In the past few days, Egypt has settled $1.28bn of its international debt.

Assistant deputy governor of the Markets Sector at the Central Bank of Egypt, Rami Aboul Naga, said that Egypt paid $750m to foreign oil companies.

He added in his statement to the Middle East News Agency (MENA), that this payment is the second installment that Egypt has settled with oil companies in the past two months.

This installment comes after it settled $750m from the foreign petrol companies’ debts. The total settlement made by Egypt during May and June reached $1.5bn.

The total debts owed by Egypt to foreign oil companies had reached $3.5bn before it settled the recent $1.5bn. The Egyptian government did not announce the amount of the debts after these payments.

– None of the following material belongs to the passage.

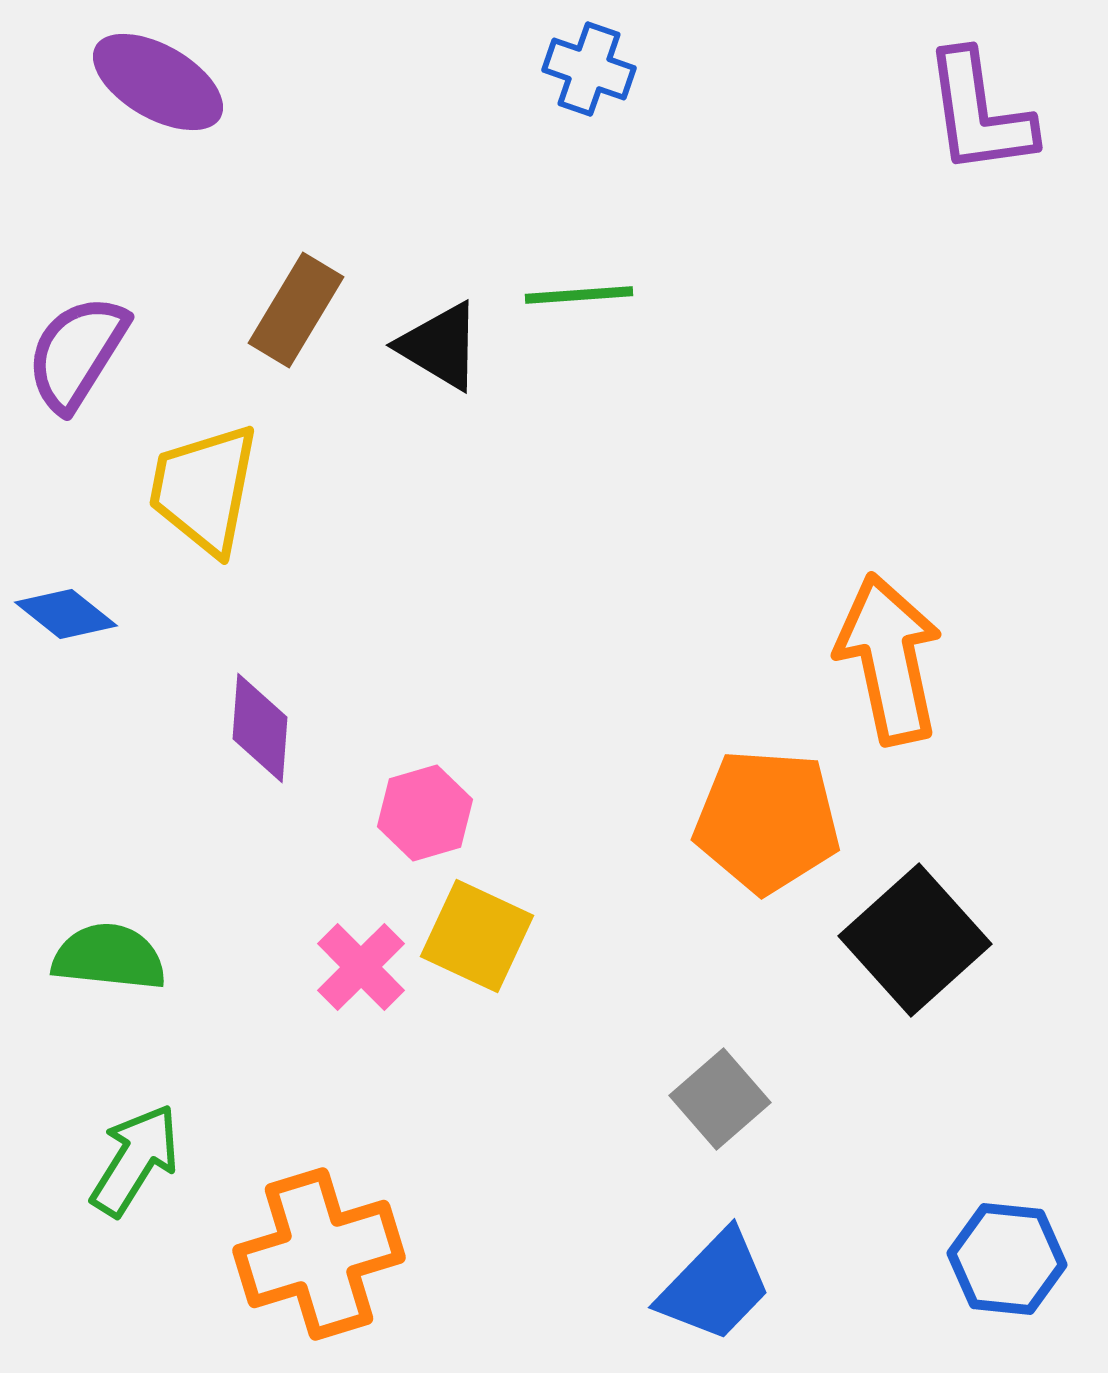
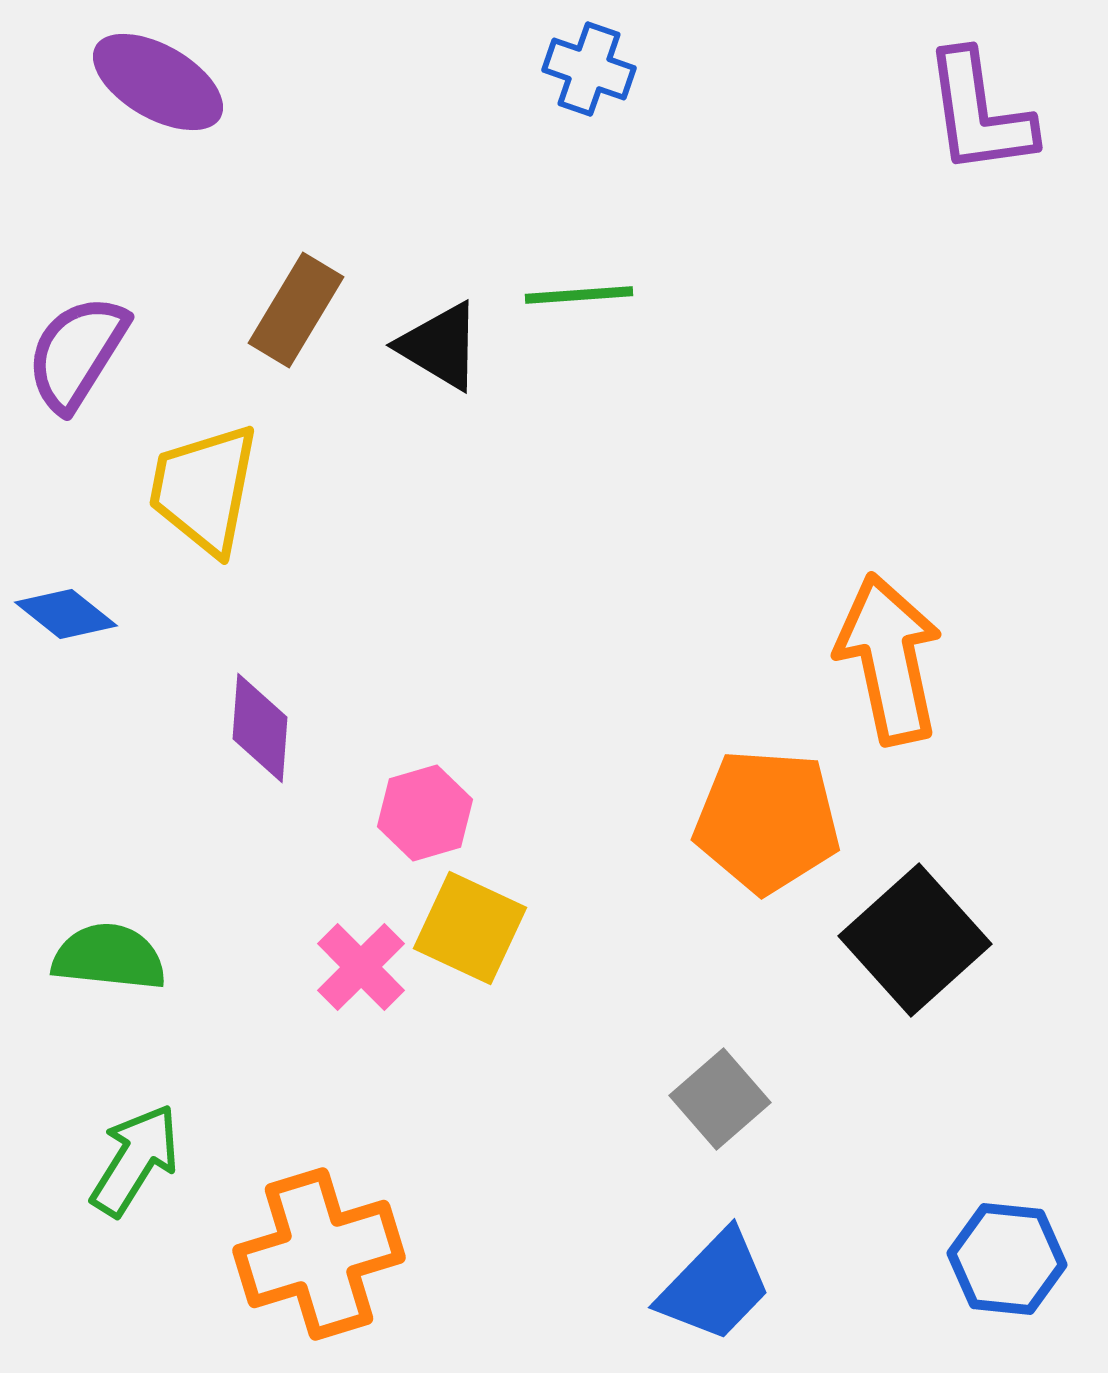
yellow square: moved 7 px left, 8 px up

Aboul Naga added that Egypt is committed to settling all of its international dues.

He also said that by the beginning of July, Egypt would be ready to settle around $700m as an installment to the Paris Club.

Egypt has also paid $513m to Saudi Arabia in the past two days, Aboul Naga added.

This amount “represents bonds that the Egyptian Ministry of Finance had offered in June 2012 that are due over five years,” Aboul Naga said in a statement to MENA.

The Central Bank of Egypt announced earlier this week that foreign reserves increased about $2.5bn and exceeded $31.1bn at the end of May, its highest since February 2011.

Egypt suffers from an inflation in its external debt, which jumped to $67bn at the end of December. The country recently depended on meeting its financial needs through foreign loans, whether through offering bonds in international markets or borrowing from international institutions due to the low cost loans from other countries as opposed to loans from the local market.